# Triangles, triangles, triangles!

It’s no secret that most students aren’t massive fans of the geometry questions on the SAT math. And why would they be? If you’re taking your SAT your junior or senior year, in all likelihood you haven’t thought about geometry in awhile… and reviewing a ton of formulas about shapes isn’t too many students’ idea of a good time.

But, contrary to how it might feel, the geometry questions are your friends. The majority of SAT geometry questions are extremely simple, and mostly revolve around triangles, circles, and quadrilaterals (squares, rectangles, etc).

Here are some simple tips for dealing with the SATs most common geometric shape,** the triangle!**

### Get those formulas down.

Rule of 180: The sum of interior angles of a triangle equals 180 degrees. (In layman’s terms: add up all three angles, and you’ll get 180.)

Pythagorean Theorem: a^2 + b^2 = c^2, where a and b are the legs of a right triangle and c is the hypotenuse.

Area of a triangle: (1/2)(base)(height). Keep in mind that the base and height are perpendicular to each other.

### The base and height for an isosceles right triangle are the same.

Oftentimes the SAT will try and fool you by giving you the area of an isosceles right triangle and asking for the height. Don’t give up! Remember that for an isosceles right triangle, base and height are the same — which means that if the area of the triangle is 12, we can find the side of the triangle by using the formula 12 = (1/2)(b^2).

### Split an equilateral triangle into two 30-60-90 triangles.

This is a big one. If you’re doing a difficult triangle problem that involves an equilateral triangle, consider splitting it down the middle! Particularly in triangle problems that involve equilateral triangles and area, splitting the original triangle often makes it considerably easier to find the height… which makes it considerably easier to rack up the points.

### Remember that all special right triangles are printed in the front of your exam booklet.

This means there is no excuse for missing a special right triangle problem–you don’t even need to memorize the rules! All you need to do is be able to *recognize* a special right triangle. Keep in mind that any isosceles right triangle is 45-45-90, and that if you see a 30 degree or 60 degree angle on a right triangle, it’s a 30-60-90.

Don’t be afraid to double-check! The formulas printed in the beginning of the book are there to help you.

### Remember that variables are just numbers.

Supplementary angles add up to 180. So if one angle is 80 degrees, the other is 100. Seems easy enough, right?

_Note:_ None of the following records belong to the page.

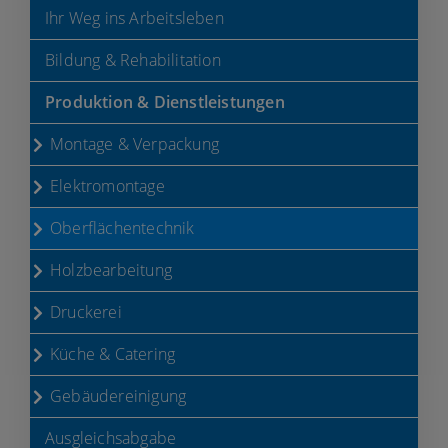
Ihr Weg ins Arbeitsleben
Bildung & Rehabilitation
Produktion & Dienstleistungen
Montage & Verpackung
Elektromontage
JURA-Werkstätten Neumarkt
Oberflächentechnik
gemeinnützige GmbH –
Hauptwerkstatt
Holzbearbeitung
Lährer Weg 109
Druckerei
92318
Neumarkt i.d.OPf.
09181 27 33 500
Küche & Catering
Markus Bauer
info@jura-werkstaetten.com
Gebäudereinigung
Karte anzeigen
Arbeitsvorbereitung
Ausgleichsabgabe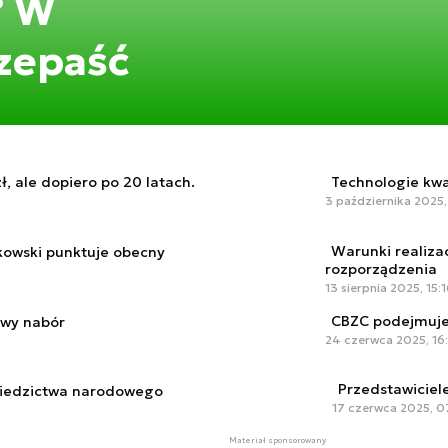
? W
zepaść
ł, ale dopiero po 20 latach.
Technologie kwa
3 października 2025,
Warunki realiza
nkowski punktuje obecny
rozporządzenia
13 sierpnia 2025, 15:
CBZC podejmuje
owy nabór
24 czerwca 2025, 16
Przedstawiciel
dziedzictwa narodowego
17 czerwca 2025, 0
Materiał sponsorowany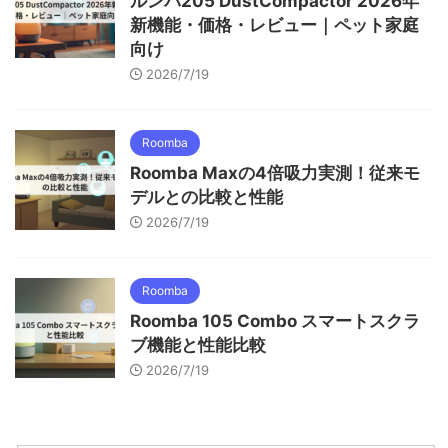
ルンバ205 DustCompactor 2026年
新機能・価格・レビュー｜ペット家庭
向け
2026/7/19
Roomba
Roomba Maxの4倍吸力実測！従来モ
デルとの比較と性能
2026/7/19
Roomba
Roomba 105 Combo スマートスクラ
ブ機能と性能比較
2026/7/19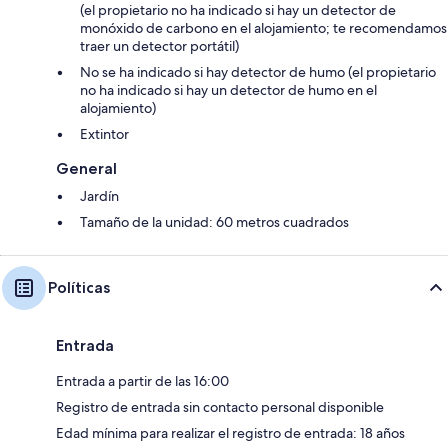
(el propietario no ha indicado si hay un detector de
monóxido de carbono en el alojamiento; te recomendamos
traer un detector portátil)
No se ha indicado si hay detector de humo (el propietario
no ha indicado si hay un detector de humo en el
alojamiento)
Extintor
General
Jardín
Tamaño de la unidad: 60 metros cuadrados
Políticas
Entrada
Entrada a partir de las 16:00
Registro de entrada sin contacto personal disponible
Edad mínima para realizar el registro de entrada: 18 años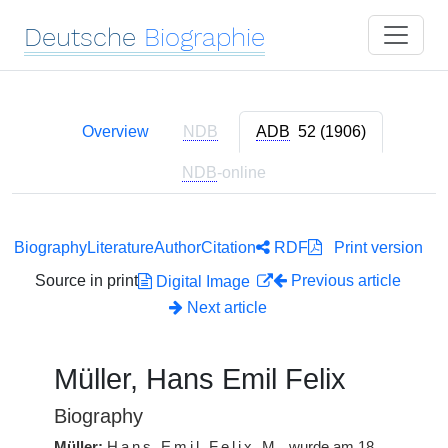
Deutsche
Biographie
Overview
NDB
ADB
52 (1906)
NDB
-online
Biography
Literature
Author
Citation
RDF
Print version
Source in print
Previous article
Digital Image
Next article
Müller, Hans Emil Felix
Biography
Müller:
Hans Emil Felix
M.
wurde am 18.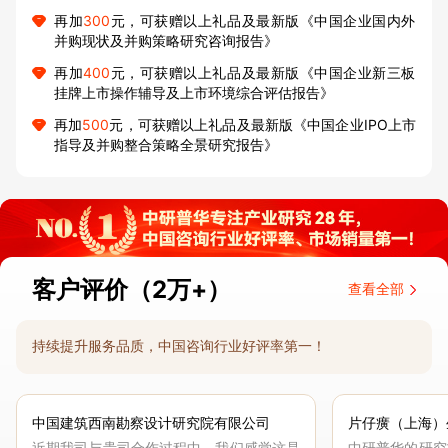
再加
300
元，可获赠以上礼品及最新版《中国企业国内外
并购现状及并购策略研究咨询报告》
再加
400
元，可获赠以上礼品及最新版《中国企业新三板
挂牌上市操作辅导及上市环境综合评估报告》
再加
500
元，可获赠以上礼品及最新版《中国企业IPO上市
指导及并购整合策略全景研究报告》
客户评价（2万+）
查看全部
持续提升服务品质，中国咨询行业好评率第一！
中国建筑西南勘察设计研究院有限公司
片仔癀（上海）
近期我司与贵司合作过程中，我们感觉这是
中研普华的研究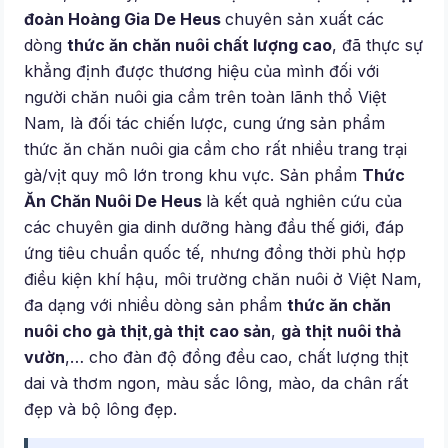
đoàn Hoàng Gia De Heus
chuyên sản xuất các
dòng
thức ăn chăn nuôi chất lượng cao
, đã thực sự
khẳng định được thương hiệu của mình đối với
người chăn nuôi gia cầm trên toàn lãnh thổ Việt
Nam, là đối tác chiến lược, cung ứng sản phẩm
thức ăn chăn nuôi gia cầm cho rất nhiều trang trại
gà/vịt quy mô lớn trong khu vực. Sản phẩm
Thức
Ăn Chăn Nuôi De Heus
là kết quả nghiên cứu của
các chuyên gia dinh dưỡng hàng đầu thế giới, đáp
ứng tiêu chuẩn quốc tế, nhưng đồng thời phù hợp
điều kiện khí hậu, môi trường chăn nuôi ở Việt Nam,
đa dạng với nhiều dòng sản phẩm
thức ăn chăn
nuôi cho gà thịt
,
gà thịt cao sản
,
gà thịt nuôi thả
vườn
,… cho đàn độ đồng đều cao, chất lượng thịt
dai và thơm ngon, màu sắc lông, mào, da chân rất
đẹp và bộ lông đẹp.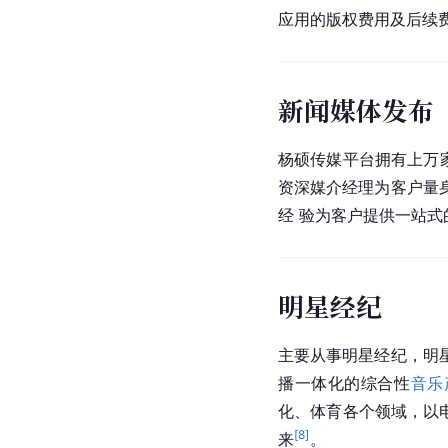
应用的版权费用及后续
新闻媒体发布
杨硕传媒平台拥有上万
资深媒介经理为客户量
经 验为客户提供一站式
明星经纪
主要从事明星经纪，明
播一体化的综合性
音乐
化、体育各个领域，以
[
8
]
来
。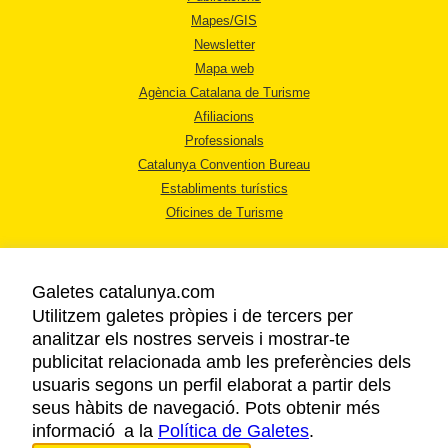
Mapes/GIS
Newsletter
Mapa web
Agència Catalana de Turisme
Afiliacions
Professionals
Catalunya Convention Bureau
Establiments turístics
Oficines de Turisme
Galetes catalunya.com
Utilitzem galetes pròpies i de tercers per
analitzar els nostres serveis i mostrar-te
AVÍS LEGAL
publicitat relacionada amb les preferències dels
POLÍTICA DE PRIVACITAT
usuaris segons un perfil elaborat a partir dels
COOKIES
seus hàbits de navegació. Pots obtenir més
informació a la
Política de Galetes
ACCESSIBILITAT
.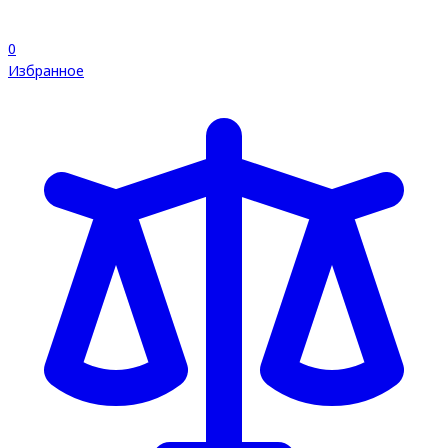
0
Избранное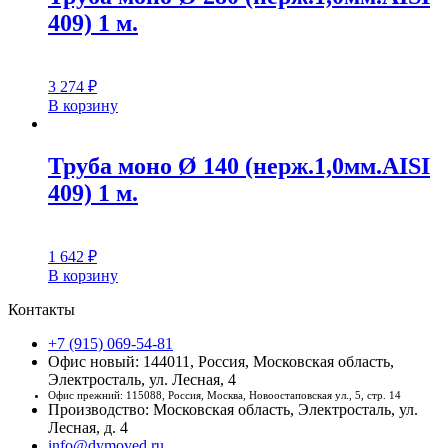
409) 1 м.
3 274
₽
В корзину
Труба моно Ø 140 (нерж.1,0мм.AISI
409) 1 м.
1 642
₽
В корзину
Контакты
+7 (915) 069-54-81
Офис новый: 144011, Россия, Московская область,
Электросталь, ул. Лесная, 4
Офис прежний: 115088, Россия, Москва, Новоостаповская ул., 5, стр. 14
Производство: Московская область, Электросталь, ул.
Лесная, д. 4
info@dymoved.ru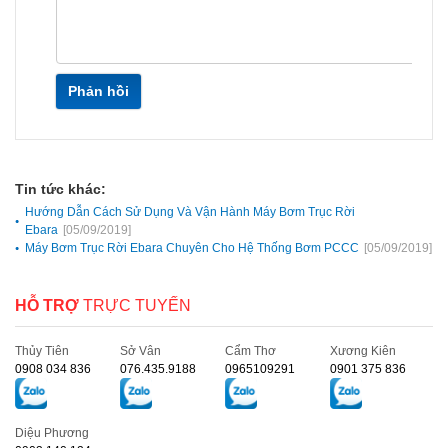
Phản hồi
Tin tức khác:
Hướng Dẫn Cách Sử Dụng Và Vận Hành Máy Bơm Trục Rời
Ebara
[05/09/2019]
Máy Bơm Trục Rời Ebara Chuyên Cho Hệ Thống Bơm PCCC
[05/09/2019]
HỖ TRỢ
TRỰC TUYẾN
Thủy Tiên
Sở Vân
Cẩm Thơ
Xương Kiên
0908 034 836
076.435.9188
0965109291
0901 375 836
Diệu Phương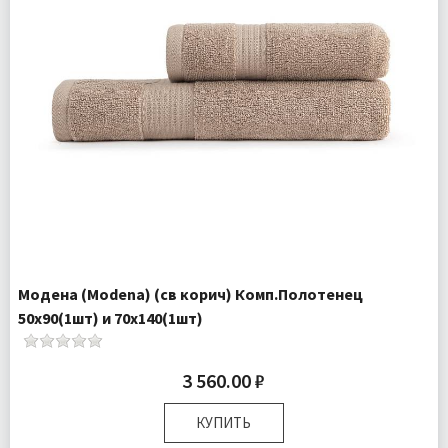
Модена (Modena) (св корич) Комп.Полотенец
50х90(1шт) и 70х140(1шт)
3 560.00 ₽
КУПИТЬ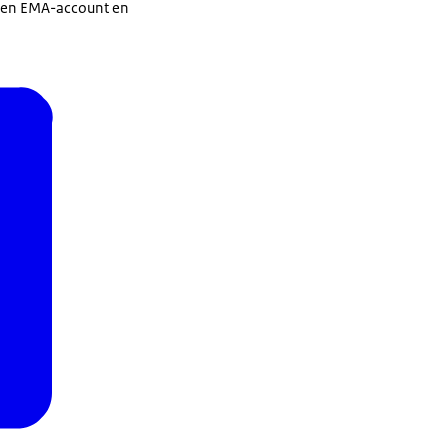
 een EMA-account en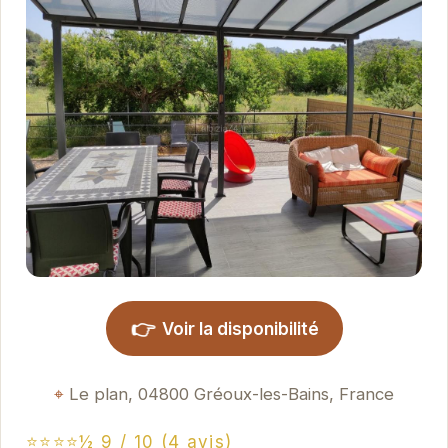
👉
Voir la disponibilité
Le plan, 04800 Gréoux-les-Bains, France
⭐⭐⭐⭐½ 9 / 10 (4 avis)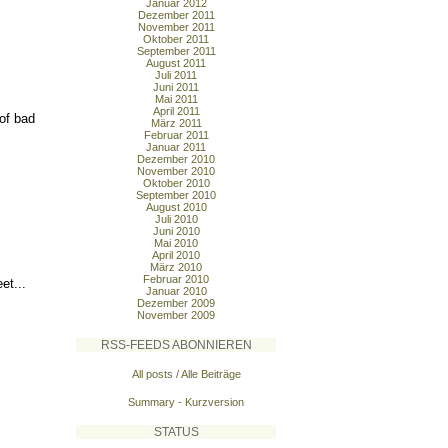
Januar 2012
Dezember 2011
November 2011
Oktober 2011
September 2011
August 2011
Juli 2011
Juni 2011
Mai 2011
April 2011
of bad
März 2011
Februar 2011
Januar 2011
Dezember 2010
November 2010
Oktober 2010
September 2010
August 2010
Juli 2010
Juni 2010
Mai 2010
April 2010
März 2010
Februar 2010
et...
Januar 2010
Dezember 2009
November 2009
RSS-FEEDS ABONNIEREN
All posts / Alle Beiträge
Summary - Kurzversion
STATUS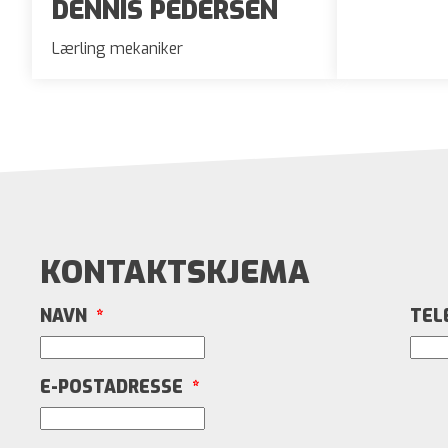
DENNIS PEDERSEN
Lærling mekaniker
KONTAKTSKJEMA
NAVN
*
TEL
E-POSTADRESSE
*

On the SAT, difficult triangle questions will oftentimes have you finding the supplementary angle of a variable instead of a number. Don’t let this confuse you! The supplementary angle of z is (180 – z). The supplementary angle of (m + n) is (180 – [m + n]). Variables are numbers too!

### Always write your equations down.

It seems silly, but writing down your equations can be extremely helpful. If you’re stuck, writing down something as simple as the area formula can give you a place to start, and get your brain going!